COBIT 5, the much-awaited and debated version of COBIT (Control Objectives for Information and related Technology), is currently undergoing extensive development by a global team of IT and business experts. COBIT 5's launch is slated for late 2011. Excitement over COBIT 5 is palpable from the fact that COBIT 5's draft design paper, which had its first public exposure earlier this year by ISACA (Information Systems Audit & Control Association), received nearly 3,000 comments from more than 600 business and IT professionals (including those from India).
The new framework is generating interest worldwide, given its increased focus on governance issues. That is because, apart from incorporating the evolved COBIT framework, COBIT 5 will be equipped with the latest management guidance for IT governance. As Sanjay Bahl, CISM and a member of ISACA India Growth Initiative Task Force informs, "COBIT 5 will include COBIT 4.1, Val IT and Risk IT. It will also draw from ISACA's Business Model for Information Security (BMIS) and IT Assurance Framework (ITAF). COBIT 5 will provide more robust functionality with better integration, by offering a cohesive and comprehensive picture."

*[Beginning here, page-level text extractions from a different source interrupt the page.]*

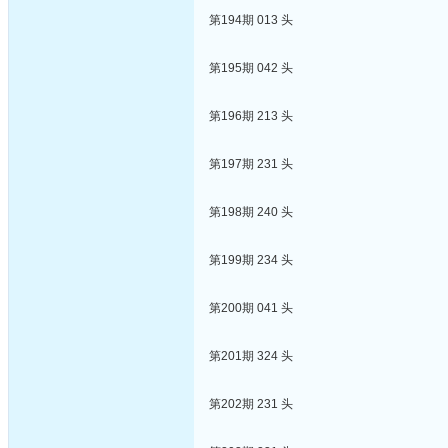
第194期 013 头
第195期 042 头
第196期 213 头
第197期 231 头
第198期 240 头
第199期 234 头
第200期 041 头
第201期 324 头
第202期 231 头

COBIT 5 will also continue to map with frameworks and standards such as ITIL (IT Infrastructure Library), ISO (International Organization for Standardization), PMBOK (Project Management Body of Knowledge), PRINCE2 (PRojects IN Controlled Environments), and FFIEC (Federal Financial Institutions Examination Council). Thus, COBIT 5 is an integrated version of COBIT. Going into further details of COBIT 5, Bahl adds, "Enterprise leadership needs to be the champion of effective governance and management of enterprise IT. COBIT 5 will help on this front. COBIT 5 will encourage learning by facilitating interaction and collaboration with IT professionals, as well as providing a common language that crosses professional disciplines."
Offering examples on how COBIT 5 will find wide acceptance after its launch, Bahl explains that COBIT as a framework is slowly getting adopted by Indian enterprises and government departments. "The office of the Comptroller and Auditor General of India extensively uses COBIT for its audits, and has conducted training on COBIT for its staff. Government of Kerala's IT department has issued an order accepting COBIT as the IT governance standard as part of its national e-governance plan." So COBIT 5 will certainly gain from the framework's existing presence.
Throwing more light on COBIT 5's likely adoption in India, Bahl mentions that ISACA has 10 chapters in India with 6,000 members. Hence, with ISACA's strong presence and outreach in India, there are various processes from the COBIT domains such as: plan and organize; acquire and implement; delivery and support; monitor and evaluate, which have been adopted as best practices by progressive Indian organizations including ITeS, banks and the audit community. Bahl feels that this mindshare will enable COBIT 5 to make a mark soon after its launch.
Organizations with previous versions of COBIT need not be concerned, as COBIT 5 builds and expands on COBIT 4.1. Hence, businesses already using an earlier COBIT version will be able to leverage their existing capabilities and migrate. ISACA plans to provide guidance and support to organizations transitioning from earlier versions to COBIT 5, as well as for those new to COBIT.